**INPUT RECORDS:**
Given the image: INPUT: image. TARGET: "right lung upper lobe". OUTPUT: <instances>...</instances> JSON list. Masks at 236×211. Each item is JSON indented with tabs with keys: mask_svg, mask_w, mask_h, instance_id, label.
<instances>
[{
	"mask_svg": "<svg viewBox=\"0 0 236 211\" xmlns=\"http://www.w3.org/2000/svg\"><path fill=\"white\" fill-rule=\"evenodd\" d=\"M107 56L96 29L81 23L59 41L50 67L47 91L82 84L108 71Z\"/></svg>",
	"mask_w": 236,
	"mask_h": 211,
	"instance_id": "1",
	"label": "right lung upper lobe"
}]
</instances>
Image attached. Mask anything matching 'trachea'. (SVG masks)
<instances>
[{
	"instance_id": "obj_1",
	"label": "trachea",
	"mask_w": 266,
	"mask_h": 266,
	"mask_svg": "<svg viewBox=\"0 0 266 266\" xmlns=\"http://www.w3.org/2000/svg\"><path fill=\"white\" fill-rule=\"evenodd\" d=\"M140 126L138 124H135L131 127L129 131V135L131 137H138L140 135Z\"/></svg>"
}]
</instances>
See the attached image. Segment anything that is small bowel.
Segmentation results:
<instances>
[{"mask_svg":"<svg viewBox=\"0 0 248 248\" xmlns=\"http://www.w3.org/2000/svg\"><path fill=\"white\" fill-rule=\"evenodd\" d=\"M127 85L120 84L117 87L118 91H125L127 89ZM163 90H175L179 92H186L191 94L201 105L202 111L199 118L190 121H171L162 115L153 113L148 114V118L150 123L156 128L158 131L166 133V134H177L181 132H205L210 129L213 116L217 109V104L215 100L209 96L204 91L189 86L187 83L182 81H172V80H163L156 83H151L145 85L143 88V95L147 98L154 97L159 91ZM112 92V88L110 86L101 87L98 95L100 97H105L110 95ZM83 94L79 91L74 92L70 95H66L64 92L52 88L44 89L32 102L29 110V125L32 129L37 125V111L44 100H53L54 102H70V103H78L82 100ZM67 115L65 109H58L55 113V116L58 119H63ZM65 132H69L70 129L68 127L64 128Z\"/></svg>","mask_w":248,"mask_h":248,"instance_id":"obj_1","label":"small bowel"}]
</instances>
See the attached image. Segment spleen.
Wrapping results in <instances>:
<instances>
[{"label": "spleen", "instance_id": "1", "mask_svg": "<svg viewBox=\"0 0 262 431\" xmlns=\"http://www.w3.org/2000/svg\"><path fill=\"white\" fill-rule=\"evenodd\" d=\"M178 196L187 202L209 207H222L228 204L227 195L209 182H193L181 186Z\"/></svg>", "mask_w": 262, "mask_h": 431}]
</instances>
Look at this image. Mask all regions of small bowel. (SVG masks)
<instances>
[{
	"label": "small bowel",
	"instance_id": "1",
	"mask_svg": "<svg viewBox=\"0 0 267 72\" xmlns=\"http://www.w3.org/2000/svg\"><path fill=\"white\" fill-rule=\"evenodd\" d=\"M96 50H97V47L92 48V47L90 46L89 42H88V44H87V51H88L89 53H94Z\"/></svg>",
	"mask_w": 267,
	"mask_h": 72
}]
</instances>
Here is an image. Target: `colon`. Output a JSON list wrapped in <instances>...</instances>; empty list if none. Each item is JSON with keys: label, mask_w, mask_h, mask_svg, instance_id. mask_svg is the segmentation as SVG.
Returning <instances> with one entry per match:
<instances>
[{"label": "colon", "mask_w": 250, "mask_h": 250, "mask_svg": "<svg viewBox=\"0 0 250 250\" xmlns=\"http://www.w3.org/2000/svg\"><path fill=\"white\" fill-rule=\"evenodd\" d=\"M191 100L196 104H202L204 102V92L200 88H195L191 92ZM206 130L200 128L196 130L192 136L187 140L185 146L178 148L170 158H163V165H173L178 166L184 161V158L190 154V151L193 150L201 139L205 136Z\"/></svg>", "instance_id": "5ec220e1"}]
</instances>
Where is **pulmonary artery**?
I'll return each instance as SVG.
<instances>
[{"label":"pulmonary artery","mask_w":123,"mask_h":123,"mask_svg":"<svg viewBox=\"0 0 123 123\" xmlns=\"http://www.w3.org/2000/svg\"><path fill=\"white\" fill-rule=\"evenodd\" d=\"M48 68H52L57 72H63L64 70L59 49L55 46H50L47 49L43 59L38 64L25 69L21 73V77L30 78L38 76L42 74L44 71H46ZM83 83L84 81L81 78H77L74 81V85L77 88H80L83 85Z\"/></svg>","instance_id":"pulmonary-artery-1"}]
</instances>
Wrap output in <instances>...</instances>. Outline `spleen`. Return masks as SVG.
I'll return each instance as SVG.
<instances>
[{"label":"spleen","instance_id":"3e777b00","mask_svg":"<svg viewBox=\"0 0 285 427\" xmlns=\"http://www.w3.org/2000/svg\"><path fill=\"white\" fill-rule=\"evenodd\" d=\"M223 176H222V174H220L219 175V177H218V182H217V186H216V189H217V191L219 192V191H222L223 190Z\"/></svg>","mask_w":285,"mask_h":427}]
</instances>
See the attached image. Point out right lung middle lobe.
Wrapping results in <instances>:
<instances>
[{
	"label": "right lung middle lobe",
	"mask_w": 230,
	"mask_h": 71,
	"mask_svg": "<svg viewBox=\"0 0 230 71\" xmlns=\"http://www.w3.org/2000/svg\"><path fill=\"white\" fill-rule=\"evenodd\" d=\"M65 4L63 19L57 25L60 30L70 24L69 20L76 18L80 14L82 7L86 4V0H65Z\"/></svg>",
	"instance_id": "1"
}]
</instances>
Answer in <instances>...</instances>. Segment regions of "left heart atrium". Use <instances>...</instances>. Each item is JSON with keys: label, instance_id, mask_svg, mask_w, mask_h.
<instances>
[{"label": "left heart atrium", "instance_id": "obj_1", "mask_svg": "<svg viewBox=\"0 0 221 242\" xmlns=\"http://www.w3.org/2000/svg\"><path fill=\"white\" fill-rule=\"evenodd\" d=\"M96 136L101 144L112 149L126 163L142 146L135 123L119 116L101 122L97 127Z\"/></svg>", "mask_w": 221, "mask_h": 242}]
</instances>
--
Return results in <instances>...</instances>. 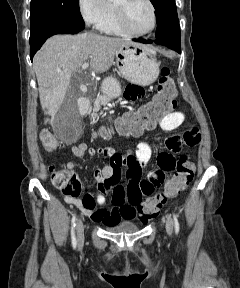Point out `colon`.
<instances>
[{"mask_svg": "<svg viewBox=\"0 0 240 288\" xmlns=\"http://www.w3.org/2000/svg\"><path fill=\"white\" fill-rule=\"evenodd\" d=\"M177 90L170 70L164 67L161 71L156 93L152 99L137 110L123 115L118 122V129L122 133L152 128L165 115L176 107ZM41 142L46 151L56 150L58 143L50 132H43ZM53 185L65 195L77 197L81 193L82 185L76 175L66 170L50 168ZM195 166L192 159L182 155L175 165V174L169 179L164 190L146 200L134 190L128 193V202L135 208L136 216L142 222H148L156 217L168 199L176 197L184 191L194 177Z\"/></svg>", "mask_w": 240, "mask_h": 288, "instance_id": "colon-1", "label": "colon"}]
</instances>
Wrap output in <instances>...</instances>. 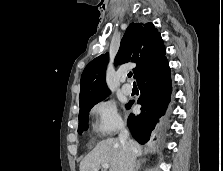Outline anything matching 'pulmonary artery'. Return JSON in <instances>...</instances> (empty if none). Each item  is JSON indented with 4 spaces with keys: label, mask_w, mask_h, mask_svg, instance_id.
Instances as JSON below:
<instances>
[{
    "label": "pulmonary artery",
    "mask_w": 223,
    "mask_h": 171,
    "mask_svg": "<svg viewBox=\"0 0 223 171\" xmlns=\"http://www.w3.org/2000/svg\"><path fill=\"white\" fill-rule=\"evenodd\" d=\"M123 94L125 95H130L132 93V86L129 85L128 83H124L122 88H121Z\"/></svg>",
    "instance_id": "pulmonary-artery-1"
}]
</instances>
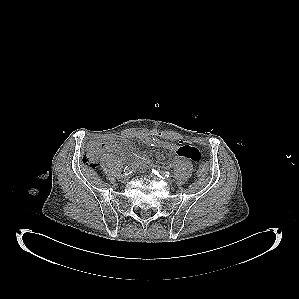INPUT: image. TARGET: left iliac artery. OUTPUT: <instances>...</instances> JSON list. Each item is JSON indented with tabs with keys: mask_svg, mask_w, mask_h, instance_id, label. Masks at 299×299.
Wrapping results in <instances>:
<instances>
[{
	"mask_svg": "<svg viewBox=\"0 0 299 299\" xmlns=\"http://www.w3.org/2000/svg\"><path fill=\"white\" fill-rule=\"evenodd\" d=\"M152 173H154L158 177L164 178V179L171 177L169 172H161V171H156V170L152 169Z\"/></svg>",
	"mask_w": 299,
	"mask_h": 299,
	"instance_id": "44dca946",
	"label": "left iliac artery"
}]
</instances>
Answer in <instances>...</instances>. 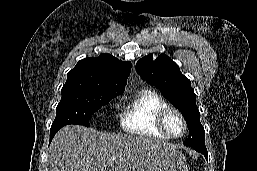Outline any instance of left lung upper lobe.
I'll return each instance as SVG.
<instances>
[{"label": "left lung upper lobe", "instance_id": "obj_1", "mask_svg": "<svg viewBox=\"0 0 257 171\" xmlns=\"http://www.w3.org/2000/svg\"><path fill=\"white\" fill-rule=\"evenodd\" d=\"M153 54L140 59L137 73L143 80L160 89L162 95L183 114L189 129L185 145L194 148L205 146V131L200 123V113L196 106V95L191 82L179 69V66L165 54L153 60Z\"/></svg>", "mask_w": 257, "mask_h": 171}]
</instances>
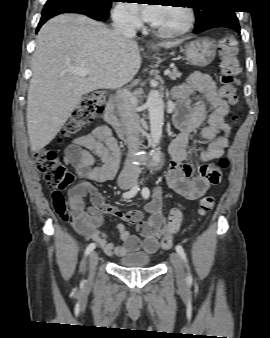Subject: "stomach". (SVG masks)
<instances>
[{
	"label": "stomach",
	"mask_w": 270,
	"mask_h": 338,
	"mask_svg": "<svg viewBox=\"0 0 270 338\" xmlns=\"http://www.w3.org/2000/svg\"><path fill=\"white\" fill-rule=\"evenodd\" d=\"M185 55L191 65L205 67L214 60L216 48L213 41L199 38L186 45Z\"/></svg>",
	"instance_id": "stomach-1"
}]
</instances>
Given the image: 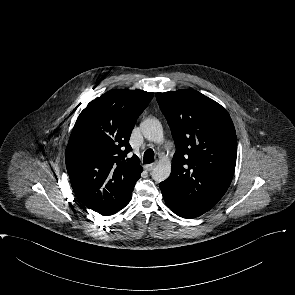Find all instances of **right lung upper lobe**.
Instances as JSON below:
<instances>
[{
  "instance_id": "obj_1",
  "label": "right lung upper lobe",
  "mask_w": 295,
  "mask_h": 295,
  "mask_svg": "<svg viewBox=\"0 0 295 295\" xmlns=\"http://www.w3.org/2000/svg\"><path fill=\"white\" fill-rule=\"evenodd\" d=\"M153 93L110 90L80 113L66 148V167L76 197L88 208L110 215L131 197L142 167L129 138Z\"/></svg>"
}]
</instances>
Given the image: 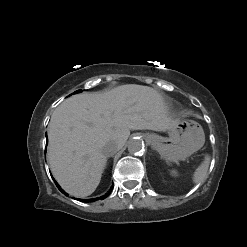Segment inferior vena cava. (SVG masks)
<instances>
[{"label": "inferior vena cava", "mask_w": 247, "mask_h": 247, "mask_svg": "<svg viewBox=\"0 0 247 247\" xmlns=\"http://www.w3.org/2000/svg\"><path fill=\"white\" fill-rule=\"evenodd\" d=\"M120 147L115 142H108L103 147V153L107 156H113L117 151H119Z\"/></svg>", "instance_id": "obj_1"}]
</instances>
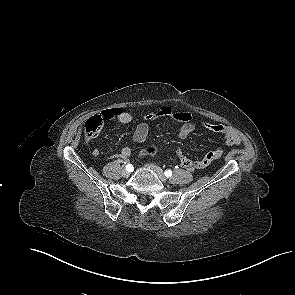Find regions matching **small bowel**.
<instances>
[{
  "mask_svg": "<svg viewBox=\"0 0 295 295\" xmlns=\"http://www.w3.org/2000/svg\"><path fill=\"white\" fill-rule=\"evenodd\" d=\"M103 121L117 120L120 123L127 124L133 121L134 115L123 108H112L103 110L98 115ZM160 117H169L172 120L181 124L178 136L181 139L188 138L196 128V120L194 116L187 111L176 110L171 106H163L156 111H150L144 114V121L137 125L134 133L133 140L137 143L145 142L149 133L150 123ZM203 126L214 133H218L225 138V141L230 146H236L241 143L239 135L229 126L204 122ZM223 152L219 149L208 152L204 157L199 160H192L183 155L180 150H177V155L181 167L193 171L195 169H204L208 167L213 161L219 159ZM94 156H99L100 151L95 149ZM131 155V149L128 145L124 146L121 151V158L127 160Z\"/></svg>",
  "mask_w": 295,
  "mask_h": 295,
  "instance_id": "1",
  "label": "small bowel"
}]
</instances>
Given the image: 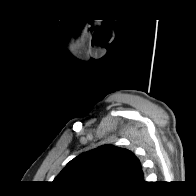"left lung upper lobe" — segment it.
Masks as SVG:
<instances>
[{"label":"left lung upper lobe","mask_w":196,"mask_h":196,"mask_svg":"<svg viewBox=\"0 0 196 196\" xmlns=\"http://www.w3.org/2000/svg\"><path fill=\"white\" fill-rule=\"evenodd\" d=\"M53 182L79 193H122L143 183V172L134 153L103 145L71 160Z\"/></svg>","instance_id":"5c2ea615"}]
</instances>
---
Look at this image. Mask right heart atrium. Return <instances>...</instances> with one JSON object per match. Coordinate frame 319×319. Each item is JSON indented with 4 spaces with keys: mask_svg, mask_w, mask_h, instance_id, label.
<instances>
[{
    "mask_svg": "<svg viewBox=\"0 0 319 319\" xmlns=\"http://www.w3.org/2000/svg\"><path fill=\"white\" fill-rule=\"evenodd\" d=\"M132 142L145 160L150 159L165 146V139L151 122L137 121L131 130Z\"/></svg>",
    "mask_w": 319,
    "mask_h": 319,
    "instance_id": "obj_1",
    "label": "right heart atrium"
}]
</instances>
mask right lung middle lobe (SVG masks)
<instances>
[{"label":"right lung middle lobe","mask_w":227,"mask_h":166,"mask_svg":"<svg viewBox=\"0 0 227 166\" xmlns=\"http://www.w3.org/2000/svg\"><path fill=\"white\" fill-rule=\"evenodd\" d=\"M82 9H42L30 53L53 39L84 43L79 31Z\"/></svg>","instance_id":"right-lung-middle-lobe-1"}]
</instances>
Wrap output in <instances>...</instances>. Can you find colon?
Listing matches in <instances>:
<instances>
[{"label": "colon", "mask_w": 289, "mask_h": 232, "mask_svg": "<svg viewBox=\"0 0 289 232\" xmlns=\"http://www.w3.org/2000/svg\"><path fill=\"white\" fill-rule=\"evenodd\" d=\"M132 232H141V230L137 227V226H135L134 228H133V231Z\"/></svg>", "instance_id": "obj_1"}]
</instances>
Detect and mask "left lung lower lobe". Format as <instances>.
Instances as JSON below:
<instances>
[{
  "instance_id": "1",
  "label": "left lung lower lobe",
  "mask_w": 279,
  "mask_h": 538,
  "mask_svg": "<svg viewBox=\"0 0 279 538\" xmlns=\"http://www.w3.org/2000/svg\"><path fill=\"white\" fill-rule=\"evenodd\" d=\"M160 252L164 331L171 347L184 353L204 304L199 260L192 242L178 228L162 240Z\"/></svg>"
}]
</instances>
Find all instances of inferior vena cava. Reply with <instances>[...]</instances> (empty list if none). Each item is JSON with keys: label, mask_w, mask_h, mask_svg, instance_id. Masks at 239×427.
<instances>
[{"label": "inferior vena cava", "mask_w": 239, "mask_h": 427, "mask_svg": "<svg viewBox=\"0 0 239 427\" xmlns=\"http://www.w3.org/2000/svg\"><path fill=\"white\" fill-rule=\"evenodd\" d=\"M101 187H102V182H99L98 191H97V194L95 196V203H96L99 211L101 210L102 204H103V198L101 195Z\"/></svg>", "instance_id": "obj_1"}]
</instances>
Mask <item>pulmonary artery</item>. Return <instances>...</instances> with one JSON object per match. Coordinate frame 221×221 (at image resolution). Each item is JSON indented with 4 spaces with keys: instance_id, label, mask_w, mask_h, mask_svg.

**TRY IT:** Each line in the entries above, starting at the line with "Find all instances of inferior" and ending at the line with "Mask <item>pulmonary artery</item>.", is to be printed exactly, and only those lines.

**RESULT FOR THIS EXERCISE:**
Find all instances of inferior vena cava. Reply with <instances>[...]</instances> (empty list if none). Each item is JSON with keys: label, mask_w, mask_h, mask_svg, instance_id. Masks at 239×427.
<instances>
[{"label": "inferior vena cava", "mask_w": 239, "mask_h": 427, "mask_svg": "<svg viewBox=\"0 0 239 427\" xmlns=\"http://www.w3.org/2000/svg\"><path fill=\"white\" fill-rule=\"evenodd\" d=\"M101 187H102V182H99L98 191H97V194L95 196V203H96L99 211L101 210L102 204H103V198L101 195Z\"/></svg>", "instance_id": "obj_1"}]
</instances>
Mask <item>pulmonary artery</item>. Return <instances>...</instances> with one JSON object per match. Coordinate frame 221×221 (at image resolution). Each item is JSON indented with 4 spaces with keys: instance_id, label, mask_w, mask_h, mask_svg.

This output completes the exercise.